__Your goal__: Every line of the data should be written out exactly, with the pictures left out.
Given data: Begin
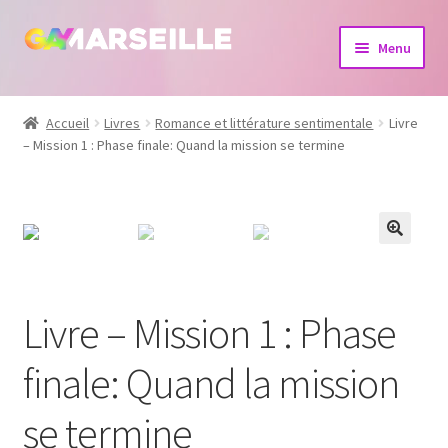
Aller
Aller
Menu
à
au
la
contenu
Boutique
navigation
Accueil
Livres
Romance et littérature sentimentale
Livre
– Mission 1 : Phase finale: Quand la mission se termine
Bijoux
Calendrier
Dvd
Livres
Livre – Mission 1 : Phase
finale: Quand la mission
se termine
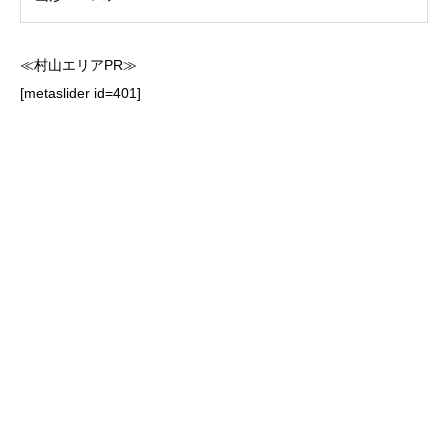
≪村山エリアPR≫
[metaslider id=401]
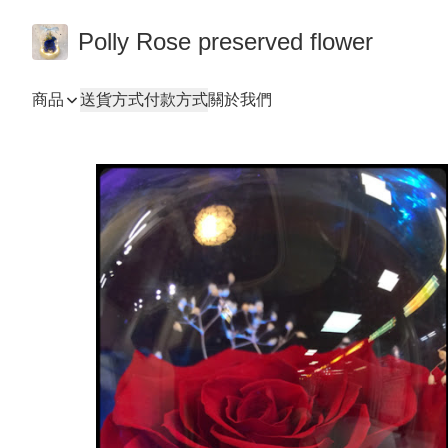
Polly Rose preserved flower
商品
送貨方式
付款方式
關於我們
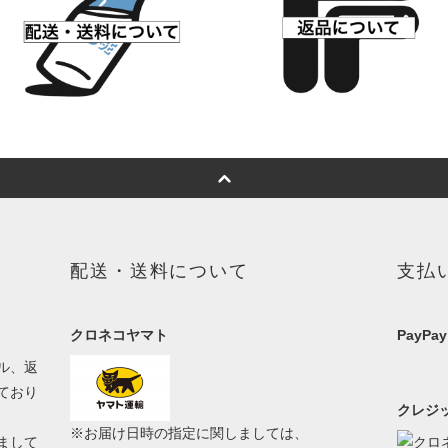
配送・送料について
支払
クロネコヤマト
PayPay
ル、返
ており
クレジッ
※お届け日時の指定に関しましては、
まして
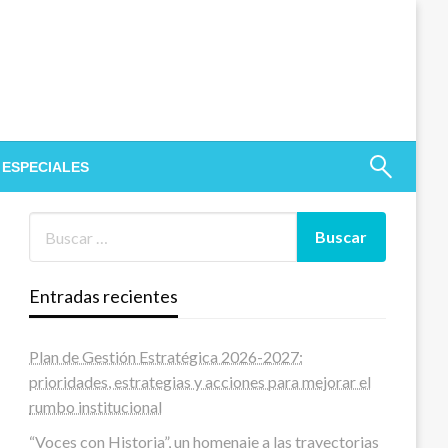
 ESPECIALES
Entradas recientes
Plan de Gestión Estratégica 2026-2027:
prioridades, estrategias y acciones para mejorar el
rumbo institucional
“Voces con Historia”, un homenaje a las trayectorias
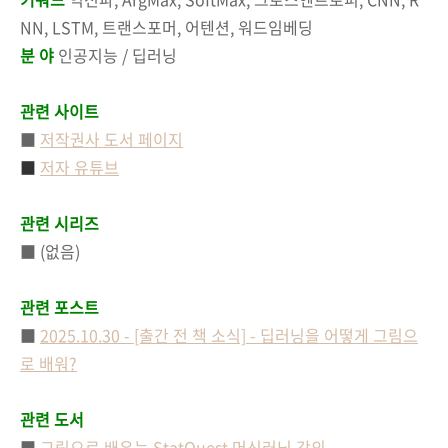
NN, LSTM, 트랜스포머, 어텐션, 워드임베딩
분 야
인공지능 / 딥러닝
관련 사이트
■
저작권사 도서 페이지
■
저자 유튜브
관련 시리즈
■ (없음)
관련 포스트
■
2025.10.30 - [출간 전 책 소식] - 딥러닝을 어떻게 그림으
로 배워?
관련 도서
■
그림으로 배우는 StatQuest 머신러닝 강의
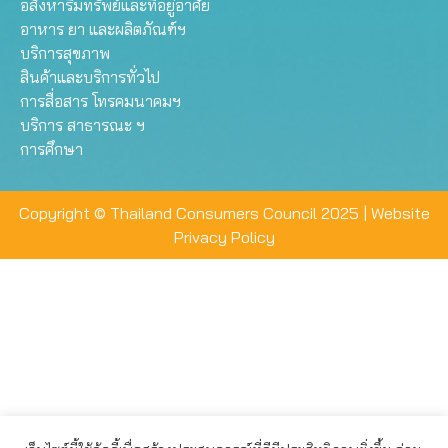
อสังหาริมทรัพย์และที่อยู่อาศัย
อาหาร ยา และผลิตภัณฑ์ฯ
บริการสุขภาพ
สินค้าและบริการทั่วไป
การสื่อสาร โทรคมนาคมฯ
บริการ สาธารณะ ฯ
การศึกษา
Copyright © Thailand Consumers Council 2025 |
Website
Privacy Policy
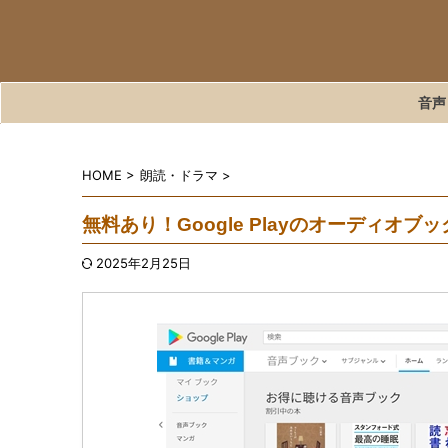
音声
HOME
>
朗読・ドラマ
>
無料あり！Google Playのオーディオ
2025年2月25日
Given data: End
__Exercise output__:
Aller
Aller
Menu
à
au
la
contenu
Boutique
navigation
Accueil
Livres
Romance et littérature sentimentale
Livre
– Mission 1 : Phase finale: Quand la mission se termine
Bijoux
Calendrier
Dvd
Livres
Livre – Mission 1 : Phase
finale: Quand la mission
se termine
≪村山エリアPR≫
[metaslider id=401]
Polly Rose preserved flower
商品
送貨方式
付款方式
關於我們
配送・送料について
支払
クロネコヤマト
PayPay
ル、返
ており
クレジッ
※お届け日時の指定に関しましては、
まして
 ESPECIALES
Entradas recientes
Plan de Gestión Estratégica 2026-2027:
prioridades, estrategias y acciones para mejorar el
rumbo institucional
“Voces con Historia”, un homenaje a las trayectorias
NN, LSTM, 트랜스포머, 어텐션, 워드임베딩
분 야
인공지능 / 딥러닝
관련 사이트
■
저작권사 도서 페이지
■
저자 유튜브
관련 시리즈
■ (없음)
관련 포스트
■
2025.10.30 - [출간 전 책 소식] - 딥러닝을 어떻게 그림으
로 배워?
관련 도서
■
그림으로 배우는 StatQuest 머신러닝 강의
อสังหาริมทรัพย์และที่อยู่อาศัย
อาหาร ยา และผลิตภัณฑ์ฯ
บริการสุขภาพ
สินค้าและบริการทั่วไป
การสื่อสาร โทรคมนาคมฯ
บริการ สาธารณะ ฯ
การศึกษา
Copyright © Thailand Consumers Council 2025 |
Website
Privacy Policy
音声
HOME
>
朗読・ドラマ
>
無料あり！Google Playのオーディオ
2025年2月25日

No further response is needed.